The worry with this vulnerability is that the help links in the Help Center can be hijacked to run executables on the victim’s computer. The details of the vulnerability and possible attack are as follows:
In Windows XP and Windows Server 2003, clicking on an hcp:// link launches helpctr.exe via a registered protocol handler; this is normally a safe way to launch help content thanks to an allow list that Help and Support Center checks before navigating to a given help page. A Google security researcher discovered, however, that a help page with a cross-site scripting vulnerability can be paired with a mechanism to abuse the allow-list functionality to access that page with an exploit querystring. Thus, clicking on a malicious hcp:// link leverages the XSS vulnerability to circumvent helpctr.exe’s safety controls and ultimately run an arbitrary executable on the machine.
Microsoft says that they are monitoring the problem and is so far unaware of any attacks in the wild.
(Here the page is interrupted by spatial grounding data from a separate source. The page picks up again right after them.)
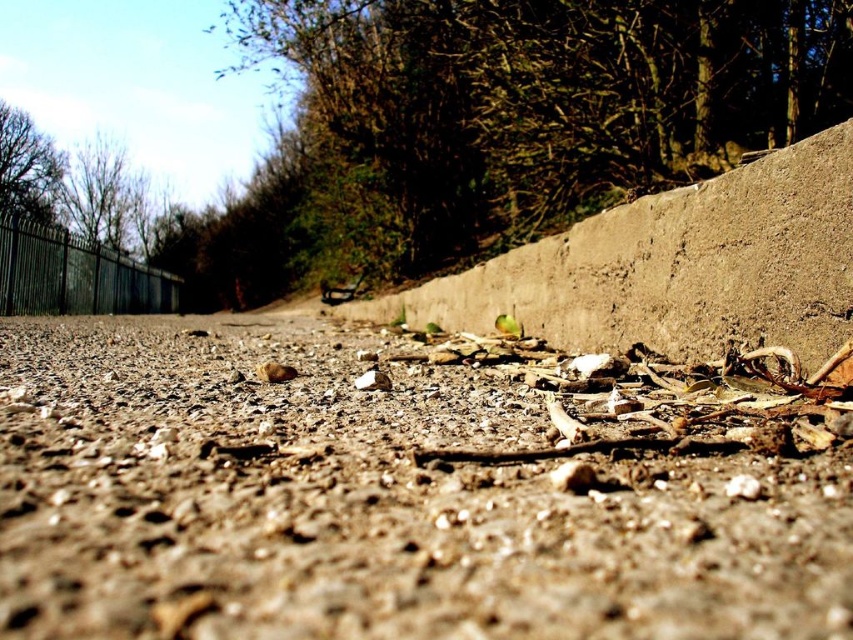 Which is more to the left, brown gravel at center or black metal fence at left?

Positioned to the left is black metal fence at left.

Looking at this image, can you confirm if brown gravel at center is smaller than black metal fence at left?

Yes, brown gravel at center is smaller than black metal fence at left.

This screenshot has width=853, height=640. In order to click on brown gravel at center in this screenshot , I will do `click(370, 502)`.

Does point (576, 346) come behind point (85, 296)?

No, it is not.

Can you confirm if gray concrete wall at center is positioned to the left of black metal fence at left?

In fact, gray concrete wall at center is to the right of black metal fence at left.

Which is behind, point (815, 209) or point (62, 243)?

The point (62, 243) is behind.

In order to click on gray concrete wall at center in this screenshot , I will do `click(675, 268)`.

Is brown gravel at center shorter than gray concrete wall at center?

Yes, brown gravel at center is shorter than gray concrete wall at center.

Can you confirm if brown gravel at center is taller than gray concrete wall at center?

Incorrect, brown gravel at center's height is not larger of gray concrete wall at center's.

Image resolution: width=853 pixels, height=640 pixels. I want to click on brown gravel at center, so click(x=370, y=502).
They may prepare a patch for the next Patch Tuesday or it could come earlier. Microsoft has outlined some mitigating factors which are also in the Security Advisory.
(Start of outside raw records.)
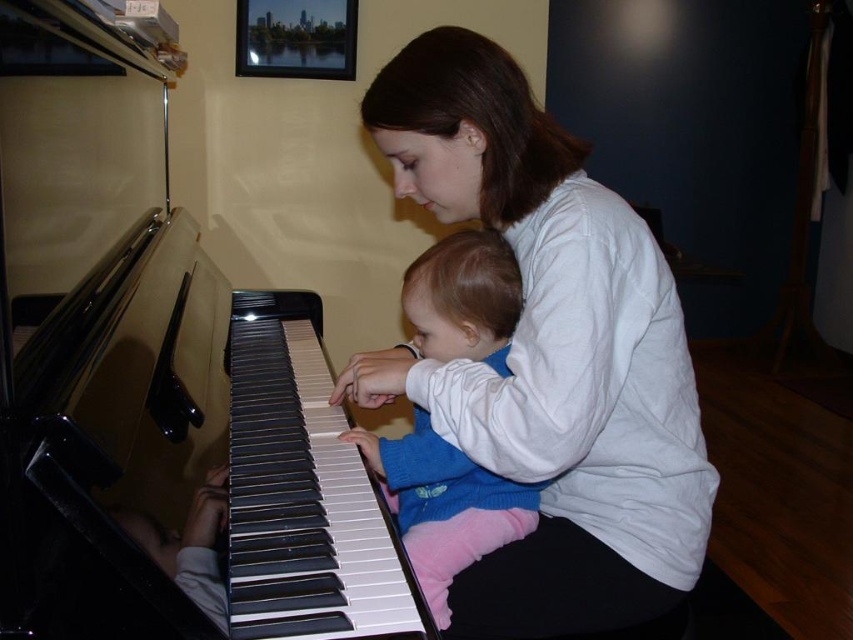 You are a photographer setting up for a photo shoot in this room. You need to position a light source so it illuminates both the black polished piano at left and the blue fleece sweater at center without casting shadows. Where should you place the light source relative to the objects?

The light source should be placed above both the black polished piano at left and the blue fleece sweater at center since the piano is located above the sweater, allowing the light to reach both without casting shadows.

You are a photographer setting up for a photo shoot in this room. You want to ensure that both the black polished piano at left and the blue fleece sweater at center are clearly visible in the shot. Given their sizes, which object should you focus on first to frame the composition properly?

The black polished piano at left has a larger size compared to the blue fleece sweater at center, so you should focus on framing the black polished piano at left first to ensure it is properly positioned in the composition.

You are standing in the room and looking at the two points marked in the image. Which point, point (633, 353) or point (318, 353), is closer to you?

Point (633, 353) is closer to you than point (318, 353). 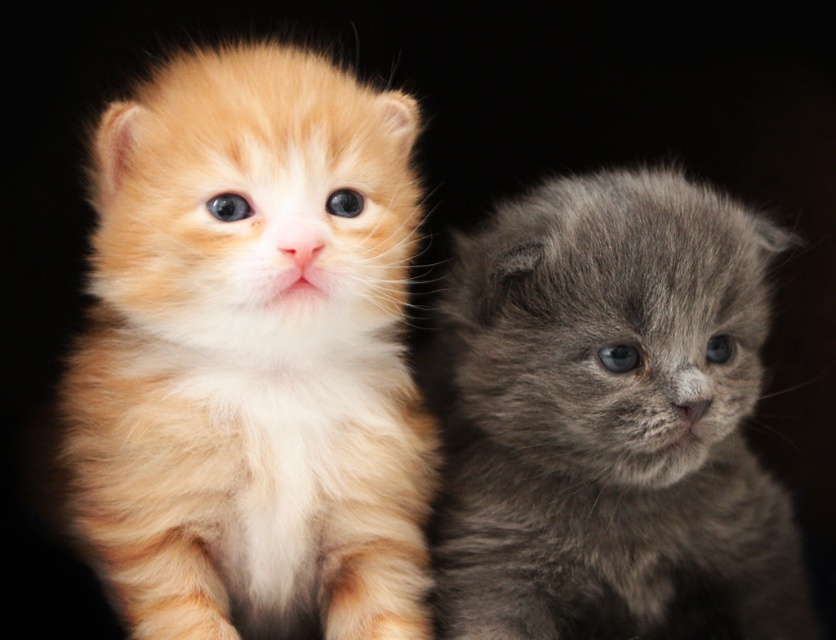 You are a cat owner trying to decide which kitten to adopt. Both kittens are in the image. The fluffy orange kitten at center and the gray fluffy kitten at right. Based on their sizes, which one might require more space in your home?

The fluffy orange kitten at center is larger in size than the gray fluffy kitten at right, so it would require more space in your home.

You are holding a small toy that is 0.5 meters long. You want to place it so that it reaches from the camera to the point at point (x=84, y=422). Will the toy be long enough?

The distance of point (x=84, y=422) from the camera is 1.23 meters. The toy is only 0.5 meters long, which is shorter than the required distance. Therefore, the toy will not be long enough to reach the point. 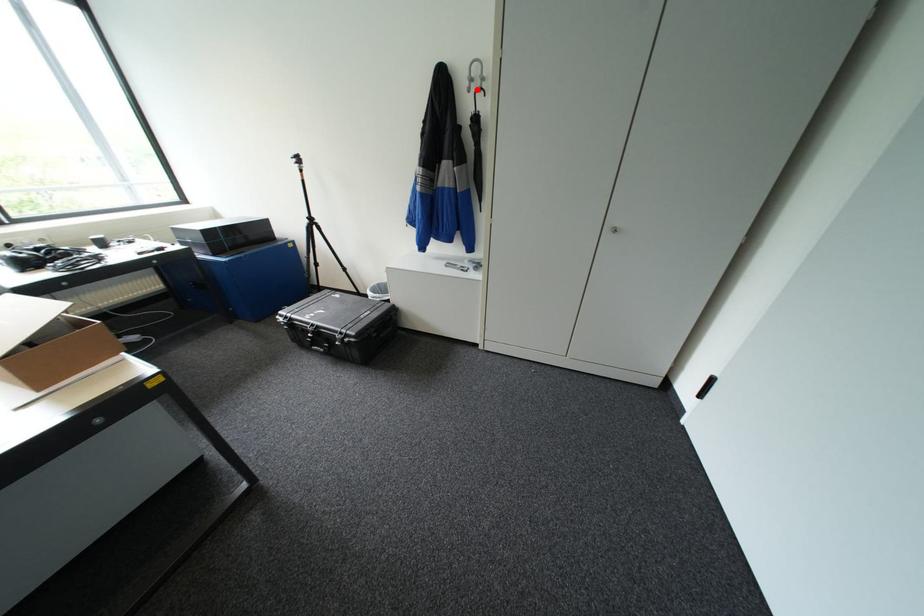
- The first is that if the attack is web-based the attacker would host a web page to exploit the vulnerability or host advertisements on another website. Victims can’t be required to visit the pages and the hacker would try to get people to visit with social engineering tactics like emails.
- The vulnerability can’t be manipulated directly from an email, the user would have to click a link.
- A hacker that successfully executed the attack could gain the same user rights as the user logged in. If users aren’t logged in as an admin the damage could be lessened.
Microsoft has one workaround where the registry is edited to unregister the HCP protocol. They detail two methods of doing this in the Security Advisory but they warn that after editing the registry it will obviously break all help links that use HCP.
This vulnerability was discovered by Google who alerted Microsoft to the problem on June 5 and then turned around and kindly disclosed it to the public on June 9. Microsoft was none too happy with Google about that and said:
Public disclosure of the details of this vulnerability and how to exploit it, without giving us time to resolve the issue for our potentially affected customers, makes broad attacks more likely and puts customers at risk.